Exercise inputs ->
────────
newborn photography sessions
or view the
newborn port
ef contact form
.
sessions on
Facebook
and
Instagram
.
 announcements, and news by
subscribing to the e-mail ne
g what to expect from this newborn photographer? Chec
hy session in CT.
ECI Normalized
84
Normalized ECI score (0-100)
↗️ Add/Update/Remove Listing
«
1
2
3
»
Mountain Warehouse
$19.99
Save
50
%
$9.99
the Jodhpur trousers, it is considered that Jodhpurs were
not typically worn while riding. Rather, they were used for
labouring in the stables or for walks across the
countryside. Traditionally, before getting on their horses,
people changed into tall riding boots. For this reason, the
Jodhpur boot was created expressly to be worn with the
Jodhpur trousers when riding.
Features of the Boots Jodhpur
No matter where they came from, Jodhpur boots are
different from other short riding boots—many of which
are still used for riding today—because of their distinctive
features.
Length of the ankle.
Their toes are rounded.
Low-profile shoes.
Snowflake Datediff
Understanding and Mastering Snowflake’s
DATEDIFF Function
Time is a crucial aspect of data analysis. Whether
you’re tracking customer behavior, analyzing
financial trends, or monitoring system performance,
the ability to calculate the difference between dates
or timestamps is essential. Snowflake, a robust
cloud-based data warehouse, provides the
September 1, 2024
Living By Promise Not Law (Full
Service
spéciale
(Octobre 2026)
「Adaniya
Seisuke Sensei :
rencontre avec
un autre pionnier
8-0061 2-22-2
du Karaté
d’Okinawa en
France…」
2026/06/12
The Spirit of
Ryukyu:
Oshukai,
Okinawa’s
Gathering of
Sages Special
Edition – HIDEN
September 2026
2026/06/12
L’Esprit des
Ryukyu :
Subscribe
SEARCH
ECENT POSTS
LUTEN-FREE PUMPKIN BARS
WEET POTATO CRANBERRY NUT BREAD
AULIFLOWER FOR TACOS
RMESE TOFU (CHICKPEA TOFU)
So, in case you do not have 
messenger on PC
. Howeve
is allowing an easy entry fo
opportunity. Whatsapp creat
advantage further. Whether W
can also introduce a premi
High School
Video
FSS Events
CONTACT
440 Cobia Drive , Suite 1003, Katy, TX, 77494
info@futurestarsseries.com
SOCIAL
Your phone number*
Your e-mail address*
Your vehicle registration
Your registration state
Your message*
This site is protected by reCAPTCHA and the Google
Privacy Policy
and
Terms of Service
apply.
────────
The output should be exactly the lines above from the line containing "people changed into" to the line containing "Your registration state", inclusive, with no other lines.

people changed into tall riding boots. For this reason, the
Jodhpur boot was created expressly to be worn with the
Jodhpur trousers when riding.
Features of the Boots Jodhpur
No matter where they came from, Jodhpur boots are
different from other short riding boots—many of which
are still used for riding today—because of their distinctive
features.
Length of the ankle.
Their toes are rounded.
Low-profile shoes.
Snowflake Datediff
Understanding and Mastering Snowflake’s
DATEDIFF Function
Time is a crucial aspect of data analysis. Whether
you’re tracking customer behavior, analyzing
financial trends, or monitoring system performance,
the ability to calculate the difference between dates
or timestamps is essential. Snowflake, a robust
cloud-based data warehouse, provides the
September 1, 2024
Living By Promise Not Law (Full
Service
spéciale
(Octobre 2026)
「Adaniya
Seisuke Sensei :
rencontre avec
un autre pionnier
8-0061 2-22-2
du Karaté
d’Okinawa en
France…」
2026/06/12
The Spirit of
Ryukyu:
Oshukai,
Okinawa’s
Gathering of
Sages Special
Edition – HIDEN
September 2026
2026/06/12
L’Esprit des
Ryukyu :
Subscribe
SEARCH
ECENT POSTS
LUTEN-FREE PUMPKIN BARS
WEET POTATO CRANBERRY NUT BREAD
AULIFLOWER FOR TACOS
RMESE TOFU (CHICKPEA TOFU)
So, in case you do not have 
messenger on PC
. Howeve
is allowing an easy entry fo
opportunity. Whatsapp creat
advantage further. Whether W
can also introduce a premi
High School
Video
FSS Events
CONTACT
440 Cobia Drive , Suite 1003, Katy, TX, 77494
info@futurestarsseries.com
SOCIAL
Your phone number*
Your e-mail address*
Your vehicle registration
Your registration state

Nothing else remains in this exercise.